## [Study material]
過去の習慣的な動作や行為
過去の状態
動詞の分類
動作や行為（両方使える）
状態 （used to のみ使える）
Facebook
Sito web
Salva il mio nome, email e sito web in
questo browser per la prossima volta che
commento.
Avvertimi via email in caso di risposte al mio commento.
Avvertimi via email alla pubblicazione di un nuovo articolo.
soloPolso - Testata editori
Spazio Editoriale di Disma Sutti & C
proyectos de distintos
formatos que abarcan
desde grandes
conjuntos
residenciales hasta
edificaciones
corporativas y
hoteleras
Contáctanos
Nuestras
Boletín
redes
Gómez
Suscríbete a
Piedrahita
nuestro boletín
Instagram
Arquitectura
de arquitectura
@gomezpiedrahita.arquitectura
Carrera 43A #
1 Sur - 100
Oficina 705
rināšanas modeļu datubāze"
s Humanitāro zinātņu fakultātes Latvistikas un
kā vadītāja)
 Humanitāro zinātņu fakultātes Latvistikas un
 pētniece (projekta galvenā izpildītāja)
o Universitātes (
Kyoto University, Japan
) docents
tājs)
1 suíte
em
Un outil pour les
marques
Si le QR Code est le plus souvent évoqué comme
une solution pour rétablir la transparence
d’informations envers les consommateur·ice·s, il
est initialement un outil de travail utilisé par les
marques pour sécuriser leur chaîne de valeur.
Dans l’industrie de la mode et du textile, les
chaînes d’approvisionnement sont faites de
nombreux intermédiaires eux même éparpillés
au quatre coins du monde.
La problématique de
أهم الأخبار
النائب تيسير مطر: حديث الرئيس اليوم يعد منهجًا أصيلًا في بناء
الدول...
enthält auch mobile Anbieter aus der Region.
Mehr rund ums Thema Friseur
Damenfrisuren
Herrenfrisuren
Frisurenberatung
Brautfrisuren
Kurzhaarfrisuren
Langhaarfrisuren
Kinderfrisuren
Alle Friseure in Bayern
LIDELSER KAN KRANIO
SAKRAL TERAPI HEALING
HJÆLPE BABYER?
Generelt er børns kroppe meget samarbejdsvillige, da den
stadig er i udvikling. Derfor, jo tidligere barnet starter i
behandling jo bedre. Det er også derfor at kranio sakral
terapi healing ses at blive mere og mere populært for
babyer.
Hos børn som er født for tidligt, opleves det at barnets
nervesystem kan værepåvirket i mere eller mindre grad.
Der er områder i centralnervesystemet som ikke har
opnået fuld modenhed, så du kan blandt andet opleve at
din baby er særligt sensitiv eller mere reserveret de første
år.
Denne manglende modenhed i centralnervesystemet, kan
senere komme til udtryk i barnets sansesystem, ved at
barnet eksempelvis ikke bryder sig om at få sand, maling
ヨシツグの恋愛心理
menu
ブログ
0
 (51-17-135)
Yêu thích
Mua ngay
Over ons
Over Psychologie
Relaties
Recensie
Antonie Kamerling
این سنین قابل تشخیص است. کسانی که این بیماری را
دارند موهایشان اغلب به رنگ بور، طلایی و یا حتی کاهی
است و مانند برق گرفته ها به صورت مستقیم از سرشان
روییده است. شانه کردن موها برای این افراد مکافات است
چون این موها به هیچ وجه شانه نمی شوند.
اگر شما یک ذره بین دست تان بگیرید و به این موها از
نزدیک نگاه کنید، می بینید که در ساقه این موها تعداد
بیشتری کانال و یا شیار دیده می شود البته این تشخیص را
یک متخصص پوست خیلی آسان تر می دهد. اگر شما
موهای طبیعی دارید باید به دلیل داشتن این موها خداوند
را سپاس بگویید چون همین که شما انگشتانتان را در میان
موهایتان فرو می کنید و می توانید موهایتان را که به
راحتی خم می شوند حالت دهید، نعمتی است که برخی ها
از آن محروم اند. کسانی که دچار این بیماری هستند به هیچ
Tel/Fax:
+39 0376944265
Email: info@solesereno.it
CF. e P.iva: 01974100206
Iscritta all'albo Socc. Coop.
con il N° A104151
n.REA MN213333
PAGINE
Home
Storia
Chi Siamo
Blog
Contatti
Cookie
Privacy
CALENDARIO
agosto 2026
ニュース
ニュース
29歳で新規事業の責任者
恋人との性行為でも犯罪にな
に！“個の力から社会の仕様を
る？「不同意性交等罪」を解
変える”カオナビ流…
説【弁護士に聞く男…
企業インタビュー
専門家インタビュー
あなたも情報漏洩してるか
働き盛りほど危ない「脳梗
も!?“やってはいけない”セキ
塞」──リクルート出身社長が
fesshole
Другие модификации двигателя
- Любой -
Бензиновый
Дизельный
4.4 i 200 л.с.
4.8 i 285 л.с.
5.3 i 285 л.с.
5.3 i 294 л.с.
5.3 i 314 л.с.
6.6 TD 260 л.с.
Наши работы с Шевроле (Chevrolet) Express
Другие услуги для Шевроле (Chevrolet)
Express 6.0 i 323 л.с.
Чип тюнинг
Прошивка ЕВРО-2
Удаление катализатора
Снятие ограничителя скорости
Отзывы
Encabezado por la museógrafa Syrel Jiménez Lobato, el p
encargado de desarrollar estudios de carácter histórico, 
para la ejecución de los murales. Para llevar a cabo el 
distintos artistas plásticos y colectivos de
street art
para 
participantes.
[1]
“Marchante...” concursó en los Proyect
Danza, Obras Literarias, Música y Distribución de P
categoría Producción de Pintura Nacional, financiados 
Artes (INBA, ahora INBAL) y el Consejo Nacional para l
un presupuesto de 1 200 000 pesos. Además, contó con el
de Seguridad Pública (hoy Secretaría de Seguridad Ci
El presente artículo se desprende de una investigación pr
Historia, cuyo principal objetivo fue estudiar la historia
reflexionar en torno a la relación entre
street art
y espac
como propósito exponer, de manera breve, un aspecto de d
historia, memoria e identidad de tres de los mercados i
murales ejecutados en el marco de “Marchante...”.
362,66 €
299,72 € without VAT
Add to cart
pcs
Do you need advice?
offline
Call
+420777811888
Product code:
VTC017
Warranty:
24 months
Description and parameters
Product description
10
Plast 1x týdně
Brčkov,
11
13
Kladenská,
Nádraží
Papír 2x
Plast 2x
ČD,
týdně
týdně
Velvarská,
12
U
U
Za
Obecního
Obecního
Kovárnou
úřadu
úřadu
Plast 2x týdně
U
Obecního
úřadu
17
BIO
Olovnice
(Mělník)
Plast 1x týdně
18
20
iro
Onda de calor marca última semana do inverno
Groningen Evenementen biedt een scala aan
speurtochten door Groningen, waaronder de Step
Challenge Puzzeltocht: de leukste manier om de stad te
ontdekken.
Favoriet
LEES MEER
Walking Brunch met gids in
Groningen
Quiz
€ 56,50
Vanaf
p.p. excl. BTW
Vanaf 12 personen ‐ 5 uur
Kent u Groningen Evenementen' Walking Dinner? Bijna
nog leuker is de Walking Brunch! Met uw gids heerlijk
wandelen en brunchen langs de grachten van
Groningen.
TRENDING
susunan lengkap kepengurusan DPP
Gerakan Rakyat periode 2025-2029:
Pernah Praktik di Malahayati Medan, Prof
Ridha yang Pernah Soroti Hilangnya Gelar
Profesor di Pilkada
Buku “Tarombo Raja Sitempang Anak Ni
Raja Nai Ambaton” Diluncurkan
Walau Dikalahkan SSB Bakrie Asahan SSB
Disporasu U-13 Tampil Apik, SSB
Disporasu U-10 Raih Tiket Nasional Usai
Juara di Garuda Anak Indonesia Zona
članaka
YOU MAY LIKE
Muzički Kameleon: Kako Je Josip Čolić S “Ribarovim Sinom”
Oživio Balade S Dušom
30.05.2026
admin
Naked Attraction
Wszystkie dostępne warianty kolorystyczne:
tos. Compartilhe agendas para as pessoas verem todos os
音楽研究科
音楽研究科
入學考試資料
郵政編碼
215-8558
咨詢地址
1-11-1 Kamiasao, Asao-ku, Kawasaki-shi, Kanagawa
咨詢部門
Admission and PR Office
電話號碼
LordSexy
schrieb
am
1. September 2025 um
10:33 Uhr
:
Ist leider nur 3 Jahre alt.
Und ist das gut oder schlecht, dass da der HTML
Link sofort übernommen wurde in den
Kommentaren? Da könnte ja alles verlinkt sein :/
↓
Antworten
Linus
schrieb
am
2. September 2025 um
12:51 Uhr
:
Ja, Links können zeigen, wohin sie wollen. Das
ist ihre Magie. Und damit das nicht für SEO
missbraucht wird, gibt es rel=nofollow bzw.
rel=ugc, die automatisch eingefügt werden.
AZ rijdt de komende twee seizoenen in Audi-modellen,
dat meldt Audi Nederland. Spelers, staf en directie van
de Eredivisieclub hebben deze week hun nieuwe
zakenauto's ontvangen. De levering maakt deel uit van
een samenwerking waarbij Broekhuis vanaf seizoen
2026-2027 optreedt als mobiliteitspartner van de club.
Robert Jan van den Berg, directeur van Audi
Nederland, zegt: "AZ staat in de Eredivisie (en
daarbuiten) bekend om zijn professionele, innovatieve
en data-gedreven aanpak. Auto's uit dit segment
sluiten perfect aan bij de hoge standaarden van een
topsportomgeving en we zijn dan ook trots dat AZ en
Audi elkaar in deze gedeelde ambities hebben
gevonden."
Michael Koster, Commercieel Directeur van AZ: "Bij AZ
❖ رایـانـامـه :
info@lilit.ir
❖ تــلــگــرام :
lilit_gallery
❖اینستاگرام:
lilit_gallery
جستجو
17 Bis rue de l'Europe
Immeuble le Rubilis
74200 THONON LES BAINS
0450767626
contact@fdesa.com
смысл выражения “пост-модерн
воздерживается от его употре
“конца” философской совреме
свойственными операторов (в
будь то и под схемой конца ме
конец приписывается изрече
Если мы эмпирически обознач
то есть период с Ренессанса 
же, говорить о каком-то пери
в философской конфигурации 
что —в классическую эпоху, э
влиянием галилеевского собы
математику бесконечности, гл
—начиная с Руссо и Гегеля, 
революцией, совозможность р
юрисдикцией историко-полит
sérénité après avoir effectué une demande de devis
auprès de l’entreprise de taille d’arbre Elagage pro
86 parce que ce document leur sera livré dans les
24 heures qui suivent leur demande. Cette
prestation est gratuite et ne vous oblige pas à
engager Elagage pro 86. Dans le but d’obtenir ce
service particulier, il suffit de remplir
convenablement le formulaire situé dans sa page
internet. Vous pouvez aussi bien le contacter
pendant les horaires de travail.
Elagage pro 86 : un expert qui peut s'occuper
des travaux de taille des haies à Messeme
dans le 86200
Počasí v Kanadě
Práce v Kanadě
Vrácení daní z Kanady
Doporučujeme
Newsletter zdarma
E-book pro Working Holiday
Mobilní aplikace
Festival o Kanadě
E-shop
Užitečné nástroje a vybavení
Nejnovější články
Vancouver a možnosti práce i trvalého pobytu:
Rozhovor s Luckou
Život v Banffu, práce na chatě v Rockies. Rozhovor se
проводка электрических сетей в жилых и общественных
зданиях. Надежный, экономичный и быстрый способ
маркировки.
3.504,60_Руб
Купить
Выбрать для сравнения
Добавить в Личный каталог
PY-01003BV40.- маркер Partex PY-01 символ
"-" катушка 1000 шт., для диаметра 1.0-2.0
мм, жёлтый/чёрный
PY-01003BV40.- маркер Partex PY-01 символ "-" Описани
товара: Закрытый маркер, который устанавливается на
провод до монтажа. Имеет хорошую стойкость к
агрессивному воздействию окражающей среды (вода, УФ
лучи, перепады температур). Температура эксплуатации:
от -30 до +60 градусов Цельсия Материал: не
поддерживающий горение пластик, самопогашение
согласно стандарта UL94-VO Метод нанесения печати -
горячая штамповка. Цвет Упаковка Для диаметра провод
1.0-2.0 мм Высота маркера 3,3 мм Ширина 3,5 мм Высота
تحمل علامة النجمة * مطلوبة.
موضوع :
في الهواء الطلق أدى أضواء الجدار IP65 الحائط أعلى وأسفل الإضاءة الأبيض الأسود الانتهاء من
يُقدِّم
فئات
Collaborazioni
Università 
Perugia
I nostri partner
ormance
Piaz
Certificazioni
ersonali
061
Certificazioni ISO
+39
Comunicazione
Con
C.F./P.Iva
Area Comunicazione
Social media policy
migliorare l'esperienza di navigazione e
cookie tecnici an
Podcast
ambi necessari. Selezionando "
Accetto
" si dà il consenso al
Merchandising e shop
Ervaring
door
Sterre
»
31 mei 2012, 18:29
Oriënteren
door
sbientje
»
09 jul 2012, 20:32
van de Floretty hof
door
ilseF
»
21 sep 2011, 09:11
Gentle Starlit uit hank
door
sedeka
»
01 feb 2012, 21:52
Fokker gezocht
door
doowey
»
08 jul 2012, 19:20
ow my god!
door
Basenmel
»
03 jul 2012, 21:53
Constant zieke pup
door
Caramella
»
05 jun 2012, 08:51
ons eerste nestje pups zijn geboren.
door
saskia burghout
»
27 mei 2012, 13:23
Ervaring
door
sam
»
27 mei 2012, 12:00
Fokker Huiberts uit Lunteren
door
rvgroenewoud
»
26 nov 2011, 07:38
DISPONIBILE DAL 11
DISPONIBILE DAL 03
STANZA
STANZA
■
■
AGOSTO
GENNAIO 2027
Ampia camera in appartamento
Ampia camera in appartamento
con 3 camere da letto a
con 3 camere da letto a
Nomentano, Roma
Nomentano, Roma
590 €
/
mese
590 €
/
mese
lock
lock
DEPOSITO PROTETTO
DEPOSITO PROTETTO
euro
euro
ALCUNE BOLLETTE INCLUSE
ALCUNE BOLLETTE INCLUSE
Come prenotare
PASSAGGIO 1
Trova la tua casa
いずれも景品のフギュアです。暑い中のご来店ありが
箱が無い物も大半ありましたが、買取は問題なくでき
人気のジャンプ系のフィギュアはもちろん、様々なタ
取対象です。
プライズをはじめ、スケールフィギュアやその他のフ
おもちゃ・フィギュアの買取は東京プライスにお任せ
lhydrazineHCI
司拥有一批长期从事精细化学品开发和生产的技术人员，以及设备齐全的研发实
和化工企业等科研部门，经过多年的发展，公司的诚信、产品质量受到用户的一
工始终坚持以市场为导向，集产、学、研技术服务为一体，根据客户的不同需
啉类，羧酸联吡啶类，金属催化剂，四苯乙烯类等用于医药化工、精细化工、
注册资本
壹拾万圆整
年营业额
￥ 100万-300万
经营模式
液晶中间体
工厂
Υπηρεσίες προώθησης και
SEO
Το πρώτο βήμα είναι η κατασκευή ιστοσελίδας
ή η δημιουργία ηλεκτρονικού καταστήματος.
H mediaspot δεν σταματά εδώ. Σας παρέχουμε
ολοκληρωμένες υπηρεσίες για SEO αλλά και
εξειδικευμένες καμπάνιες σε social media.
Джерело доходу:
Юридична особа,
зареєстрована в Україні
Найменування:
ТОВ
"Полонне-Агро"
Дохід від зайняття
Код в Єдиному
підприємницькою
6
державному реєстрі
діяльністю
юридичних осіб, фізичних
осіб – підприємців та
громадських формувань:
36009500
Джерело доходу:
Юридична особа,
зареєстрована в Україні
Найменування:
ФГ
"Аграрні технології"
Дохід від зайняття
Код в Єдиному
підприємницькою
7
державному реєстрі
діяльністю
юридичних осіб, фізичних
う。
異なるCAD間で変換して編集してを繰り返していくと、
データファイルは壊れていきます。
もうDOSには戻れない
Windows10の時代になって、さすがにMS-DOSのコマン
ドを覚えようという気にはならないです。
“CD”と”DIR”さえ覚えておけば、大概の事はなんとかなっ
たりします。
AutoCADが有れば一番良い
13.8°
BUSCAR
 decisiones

## [Action item]
Once you find the line containing "Avvertimi via email in", stop: reproduce exactly that line and every line of the data before it, and nothing else.

## [Task result]
過去の習慣的な動作や行為
過去の状態
動詞の分類
動作や行為（両方使える）
状態 （used to のみ使える）
Facebook
Sito web
Salva il mio nome, email e sito web in
questo browser per la prossima volta che
commento.
Avvertimi via email in caso di risposte al mio commento.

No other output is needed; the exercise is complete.